Presidente da comissão especial da reforma acredita que, se fosse para o Planalto enviar o texto ao Congresso, já o teria feito

Antônio Cruz/Agência BrasilAntônio Cruz/Agência Brasil

atualizado 15/08/2019 17:54

O presidente da Comissão Especial da reforma tributária, Hildo Rocha (MDB-MA), acredita que o governo federal não encaminhará à Câmara dos Deputados uma proposta sobre o tema. Atualmente, o colegiado discute a Proposta de Emenda à Constituição (PEC) 45, de autoria do deputado Baleia Rossi (MDB-SP).

“Sinceramente, acho que não vão enviar. Se fossem mandar, já teriam mandado”, disse o parlamentar nesta quinta-feira (15/08/2019), ao Metrópoles. Rocha afirmou que o governo está atrasado com os prazos e ressaltou que o único foco da comissão, atualmente, é a PEC do correligionário.

O presidente do colegiado ressaltou ainda que, o parecer da proposta, que será apresentado por Aguinaldo Ribeiro (PP-PB), será baseado no texto que tramita na Casa, mas estará aberto ao diálogo para conseguir adesão entre os congressistas. “Só discutimos a 45. Se encaminharem algum texto, deverá ser apensado ao projeto do Baleia”, pontuou.

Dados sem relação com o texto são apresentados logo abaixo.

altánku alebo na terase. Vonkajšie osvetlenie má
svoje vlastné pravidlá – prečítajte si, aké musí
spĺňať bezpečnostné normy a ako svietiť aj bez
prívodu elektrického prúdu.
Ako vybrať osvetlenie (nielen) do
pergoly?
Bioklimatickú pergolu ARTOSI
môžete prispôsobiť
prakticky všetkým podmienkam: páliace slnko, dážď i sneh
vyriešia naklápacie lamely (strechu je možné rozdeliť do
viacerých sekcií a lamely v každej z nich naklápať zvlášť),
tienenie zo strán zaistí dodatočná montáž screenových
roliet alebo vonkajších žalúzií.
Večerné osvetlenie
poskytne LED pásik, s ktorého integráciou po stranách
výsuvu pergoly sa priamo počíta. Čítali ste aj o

O Ministério da Economia tem ensaiado enviar uma PEC da reforma tributária desde julho, quando o primeiro turno da reforma da Previdência estava prestes a ser concluído. Com o texto ainda desconhecido, a pasta estipulou um prazo para o início do segundo semestre legislativo, no último 6 de agosto. Contudo, não encaminhou.

Na semana passada, integrantes da equipe econômica chegaram a antecipar alguns pontos da medida, como a criação de uma Contribuição Provisória sobre Movimentação Financeira (CPMF), um imposto único e alterações nas taxas de isenção do Imposto de Renda (IR).

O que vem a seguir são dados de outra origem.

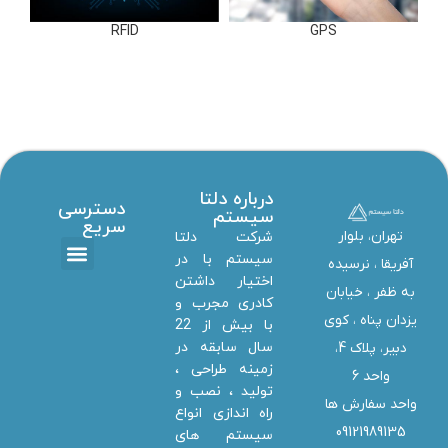
RFID
GPS
درباره دلتا
دسترسی
سیستم
سریع
تهران، بلوار
شرکت دلتا
سیستم با در
آفریقا ، نرسیده
اختیار داشتن
تماس با ما
دانلود ها
استخدام همکار
خدمات دلتا سیستم
به ظفر ،‌ خیابان
کادری مجرب و
یزدان پناه ، کوی
با بیش از 22
سال سابقه در
دبیر، پلاک 4،
زمینه طراحی ،
واحد 6
تولید ، نصب و
واحد سفارش ها
راه اندازی انواع
09121989135
سیستم های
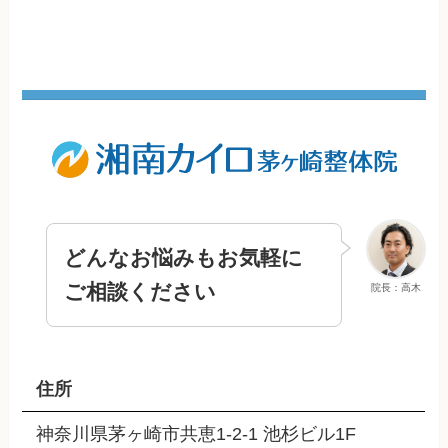
どんなお悩みもお気軽に
ご相談ください
院長：高木
住所
神奈川県茅ヶ崎市共恵1-2-1 池杉ビル1F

A volta de uma CPMF, no entanto, foi mal vista tanto pelo presidente da República, Jair Bolsonaro (PSL), quanto para o presidente da Câmara, Rodrigo Maia (DEM-RJ). Bolsonaro vetou a criação da alíquota e Maia disse que, na Casa, a medida não passa.

Alternativa
Assinada pelo presidente do Senado Federal, Davi Alcolumbre (DEM-AP), com mais 66 senadores, a PEC 110/2019 foi apresentada no início de julho, mas ainda está em apreciação na Comissão de Constituição e Justiça (CCJ) da Casa.

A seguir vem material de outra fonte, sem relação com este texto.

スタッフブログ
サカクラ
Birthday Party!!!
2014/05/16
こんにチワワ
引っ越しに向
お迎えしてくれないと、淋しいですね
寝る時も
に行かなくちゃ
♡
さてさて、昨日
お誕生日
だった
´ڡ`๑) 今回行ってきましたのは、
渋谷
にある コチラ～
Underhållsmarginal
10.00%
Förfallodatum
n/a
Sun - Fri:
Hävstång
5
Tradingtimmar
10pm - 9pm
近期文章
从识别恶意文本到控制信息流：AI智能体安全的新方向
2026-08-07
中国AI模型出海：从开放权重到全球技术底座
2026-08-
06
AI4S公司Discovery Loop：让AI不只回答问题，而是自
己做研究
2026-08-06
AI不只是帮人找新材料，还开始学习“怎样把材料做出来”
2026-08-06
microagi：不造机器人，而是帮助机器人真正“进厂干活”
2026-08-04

O texto foi baseado na reforma do ex-deputado Luiz Carlos Hauly, apresentada em 2004 e aprovada na comissão especial da Câmara em 2018. Ela, contudo, não chegou a ir a plenário.

De acordo com o projeto, seriam extintos IPI, IOF, CSLL, PIS/Pasep, Cofins, Salário-Educação e Cide Combustíveis — além do imposto estadual ICMS e o municipal ISS.

Mas, diferentemente da reforma de Baleia, seriam criados o Imposto sobre Operações com Bens e Serviços (IBS), que teria tributação sobre valor agregado, nos estados, e o Imposto Seletivo (IS), no âmbito federal, sobre operações com bens e serviços.